Spokesman for ex-UN chief says Damascus has agreed to accept six-point peace plan for ending conflict in country.
The Syrian government has agreed to accept the six-point plan by joint United Nations-Arab League envoy Kofi Annan on ending the violence in Syria, the former UN chief’s spokesman has said.
“The Syrian government has written to the joint special envoy Kofi Annan, accepting his six-point plan, endorsed by the United Nations Security Council,” Ahmad Fawzi said in a statement on Tuesday.
“Mr Annan views this as an important initial step that could bring an end to the violence and the bloodshed, provide aid to the suffering, and create an environment conducive to a political dialogue that would fulfil the legitimate aspirations of the Syrian people,” he added.
Annan, who is in China to seek Beijing’s support for his peace proposal, had written to Syrian President Bashar al-Assad asking Damascus to “put its commitments into immediate effect”.
His plan calls on Assad to withdraw troops and heavy weapons from protest hubs, a daily two-hour humanitarian ceasefire, access to all areas affected by the fighting and a UN-supervised halt to all clashes.
Annan is due to in Baghdad on Thursday to discuss how to move forward with the plan with Arab League leaders.
The opposition had earlier dismissed Annan’s initiative as an opportunity for the government to continue its repression.
Al Jazeera’s Rula Amin, reporting from Beirut, said: “The acceptance by Syria of the plan is very significant, but the question will be if the Syrian opposition now accepts it.”

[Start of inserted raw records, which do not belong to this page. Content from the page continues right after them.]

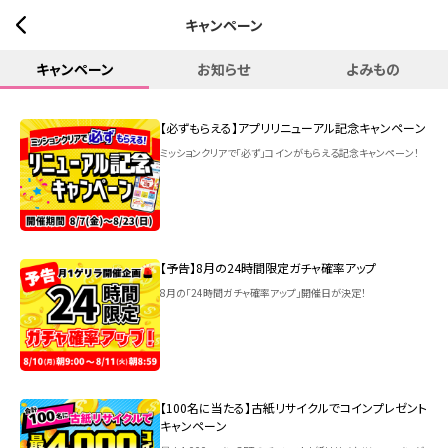
キャンペーン
キャンペーン
お知らせ
よみもの
【必ずもらえる】アプリリニューアル記念キャンペーン
ミッションクリアで「必ず」コインがもらえる記念キャンペーン！
【予告】8月の24時間限定ガチャ確率アップ
8月の「24時間ガチャ確率アップ」開催日が決定！
【100名に当たる】古紙リサイクルでコインプレゼント
キャンペーン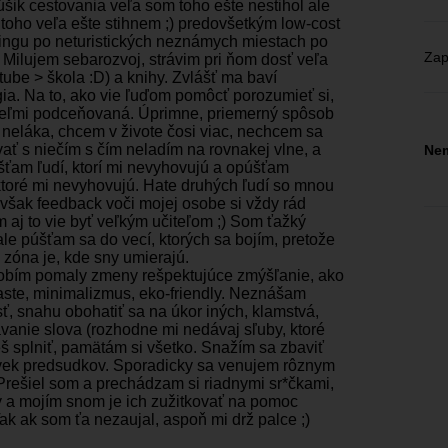
úšik cestovania veľa som toho ešte nestihol ale
toho veľa ešte stihnem ;) predovšetkým low-cost
ngu po neturistických neznámych miestach po
Zap
. Milujem sebarozvoj, strávim pri ňom dosť veľa
tube > škola :D) a knihy. Zvlášť ma baví
ia. Na to, ako vie ľuďom pomôcť porozumieť si,
veľmi podceňovaná. Úprimne, priemerný spôsob
 neláka, chcem v živote čosi viac, nechcem sa
ať s niečím s čím neladím na rovnakej vlne, a
Nem
šťam ľudí, ktorí mi nevyhovujú a opúšťam
 ktoré mi nevyhovujú. Hate druhých ľudí so mnou
však feedback voči mojej osobe si vždy rád
 aj to vie byť veľkým učiteľom ;) Som ťažký
 ale púšťam sa do vecí, ktorých sa bojím, pretože
 zóna je, kde sny umierajú.
robím pomaly zmeny rešpektujúce zmýšľanie, ako
aste, minimalizmus, eko-friendly. Neznášam
ť, snahu obohatiť sa na úkor iných, klamstvá,
vanie slova (rozhodne mi nedávaj sľuby, ktoré
š splniť, pamätám si všetko. Snažím sa zbaviť
vek predsudkov. Sporadicky sa venujem rôznym
Prešiel som a prechádzam si riadnymi sr*čkami,
 a mojím snom je ich zužitkovať na pomoc
ak ak som ťa nezaujal, aspoň mi drž palce ;)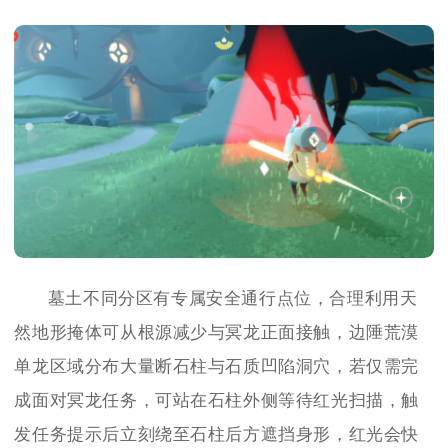
墓土不同分区有专属安全通行点位，合理利用天
然地形掩体可从根源减少与冥龙正面接触，边陲荒漠
单龙区域分布大量断石柱与石质凹陷洞穴，若仅需完
成面对冥龙任务，可站在石柱外侧等待红光扫描，触
发任务提示后立刻绕至石柱后方遮挡身形，红光会快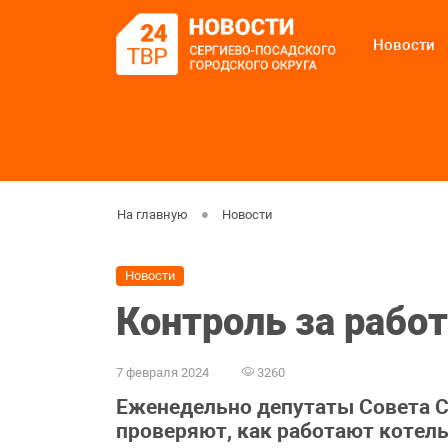
Новости
На главную
Новости
Новости
Контроль за рабо
7 февраля 2024
3260
Еженедельно депутаты Совета С
проверяют, как работают котель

Bassma Kodmani, an executive member of the Syrian National Council, a prominent opposition group, told Al Jazeera that the SNC “cautiously welcomes the regime’s acceptance of the plan”.
Speaking ahead of a meeting of opposition groups in Istanbul, Kodmani said the SNC would work towards making the plan succeed, but that its demand that Bashar al-Assad step down would not be dropped.
“We do continue to say that we need to see Bashar al-Assad step down. That will never change. For this, thousands of people have sacrificed. There is no way that any representative or credible opposition group can say otherwise. What we are saying here is that if this can open the way for a peaceful transition of power, this is what we would like to see,” she said.
Several opposition groups are meeting in the Turkish capital ahead of an international contact group meeting on the crisis in the Syria.
Annan’s office also announced China’s decision to back Annan’s plan after the envoy held talks with Wen Jiabao,the Chinese prime minister. Dmitry Medvedev, the Russian president, has also pledged his country’s support for the plan.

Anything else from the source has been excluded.